Getting a new credit card altogether can also lower your loan utilization rateor the ratio of the used loan to the amount of the loan granted, which can also improve your credit rating.

Credit cards offer protection what POS credit providers are not… If you end up buying a defective item or credit card fraud, you may be able to dispute the payment due to Fair Credit Billing Act… On the other hand, POS credit providers are not regulated in the same way, so returning items or challenging fees can be more difficult.

POS credit use

A POS terminal loan can be a good choice for you if you can’t qualify for a credit card with a 0% annual interest rate or if you don’t want to extend your credit beyond a single purchase, explains Matt Schultz, LendingTree’s chief credit analyst.

Affirm, Afterpay and Klarna are some of the most popular BNPL loan providers. They offer financing options with a 0% interest rate, usually for shorter repayment periods, making them a good choice if you cannot get a 0% interest rate credit card. (Afterpay does not consider itself a POS loan provider because they do not charge interest, but the company is still often classified as such.)

One of the most important factors that you should consider when getting a POS terminal loan is the interest rate and fees.

Confirm has loans with interest rates up to 30% and does not charge late fees. Klarna can charge up to 25% of the order value as a penalty. Be sure to read the fine print on your particular POS terminal loan before deciding if it’s right for you.

The main benefit of using a POS loan is that some providers do not look at your credit rating at all or do not weigh your credit rating very much when determining your eligibility for a loan. Afterpay does not check your credit history while Confirmation and Klarna perform soft credit checks (although Klarna may conduct a thorough investigation into some of the loans).

However, if you are looking to improve your credit rating, POS terminal loans may not be the best option. Some POS credit providers report your payment history to credit bureaus, while others do not.
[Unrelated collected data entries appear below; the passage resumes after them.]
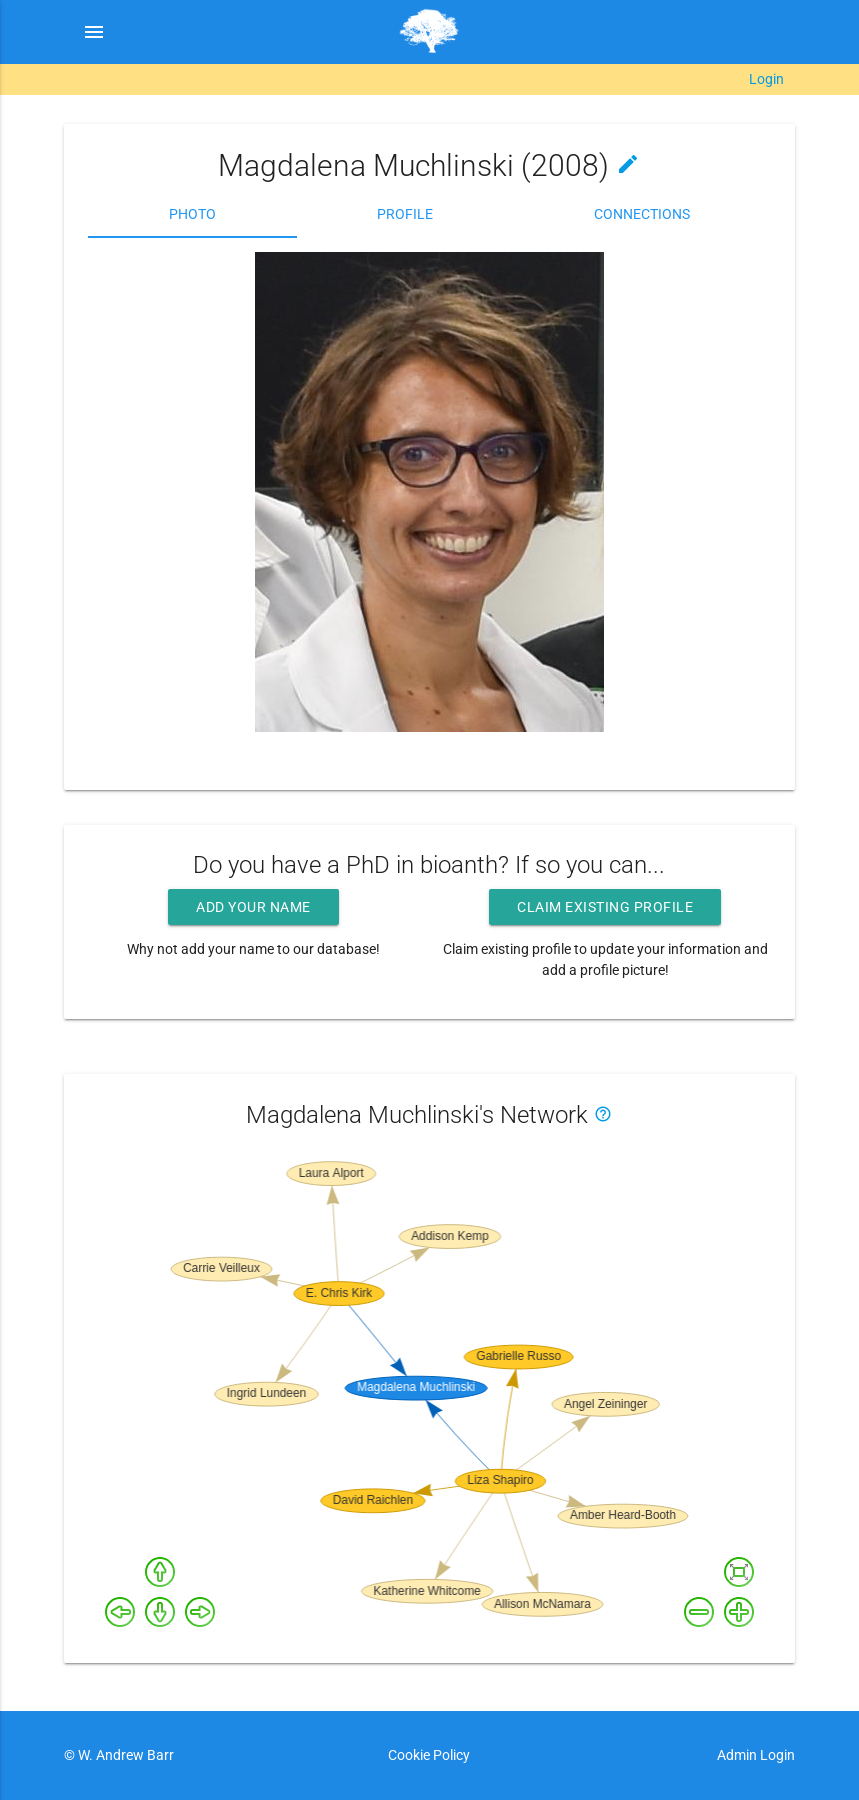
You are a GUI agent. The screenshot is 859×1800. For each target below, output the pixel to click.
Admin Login (756, 1755)
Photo (192, 214)
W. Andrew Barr (124, 1755)
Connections (642, 214)
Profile (405, 214)
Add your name (253, 907)
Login (766, 79)
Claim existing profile (605, 907)
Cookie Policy (429, 1755)
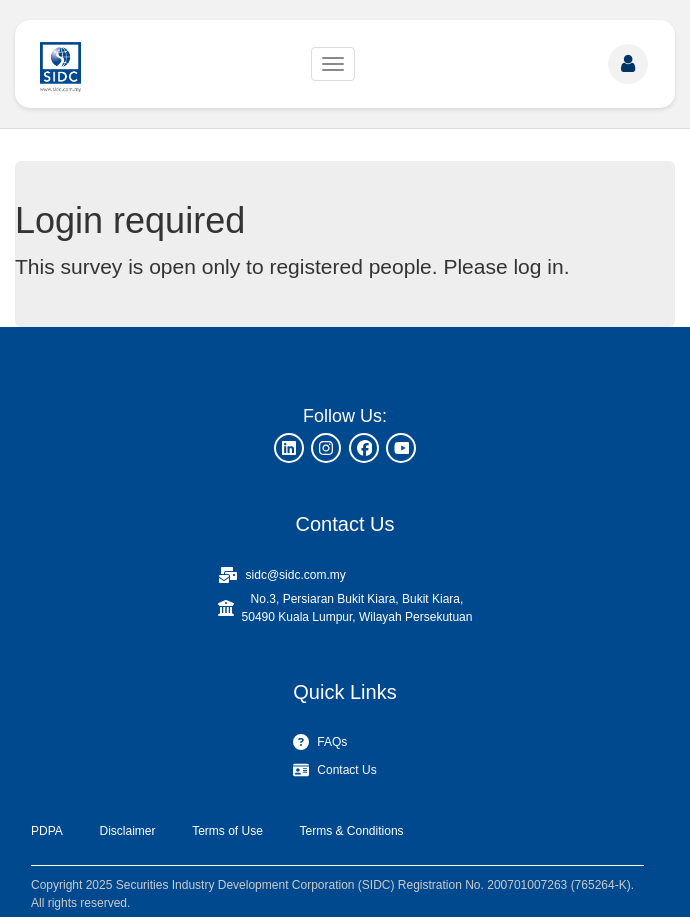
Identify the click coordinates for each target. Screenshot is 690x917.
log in (538, 266)
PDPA (47, 831)
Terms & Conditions (352, 831)
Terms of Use (227, 831)
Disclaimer (127, 831)
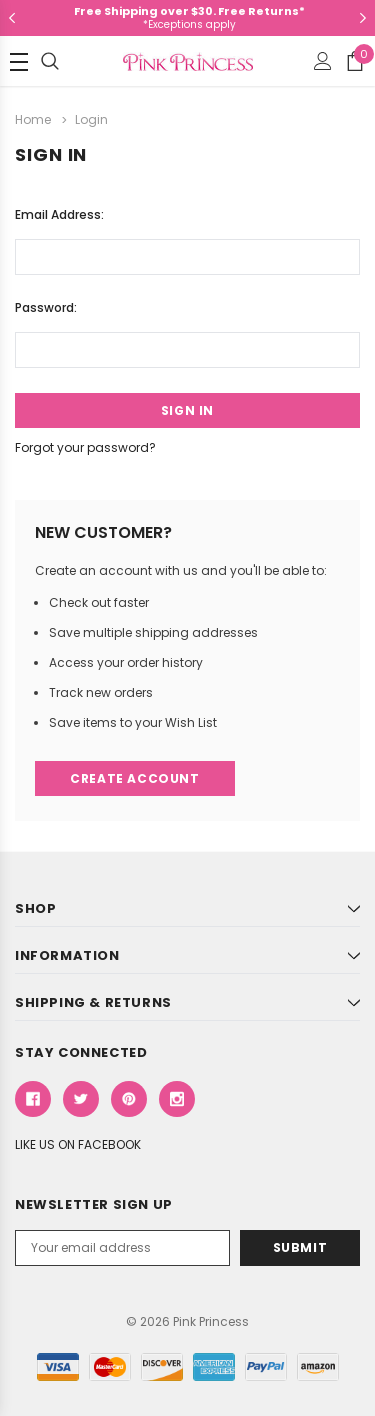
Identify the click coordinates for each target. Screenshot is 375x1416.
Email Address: (59, 214)
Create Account (134, 778)
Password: (46, 307)
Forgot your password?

Confirm reports only some loans at Experian. On the other hand, Klarna does not report any interest-free loans, and Afterpay never reports to credit bureaus.

However, keep in mind that even if you on time with payments on your POS loans, they can still damage your credit score if reported to the credit bureaus. Here’s why: Every time you get a POS loan, you open a new line of credit and close it whenever you pay it off. This can lead to a decrease in the average age of your credit history and, therefore, to a decrease in your credit rating.

Bottom line

When deciding whether you should get a credit card with an annual interest rate of 0% or a loan for a POS terminal, there are many factors to consider.

First, you should consider whether you have a good enough credit rating to qualify for a credit card with a 0% annual interest rate. Also, do you need additional credit besides a one-time purchase? Is there an interest rate on your loan for POS terminals? How much do you value credit card welcome bonuses and rewards?

These are all questions you must ask yourself when choosing between them, and if you make the right choice, you can end up financing your purchase without paying any extra interest or late fees for that exercise bike or eye cream.

Editorial note: The opinions, analyzes, reviews or recommendations expressed in this article are solely owned by the Select editors and have not been reviewed, endorsed or otherwise endorsed by any third party.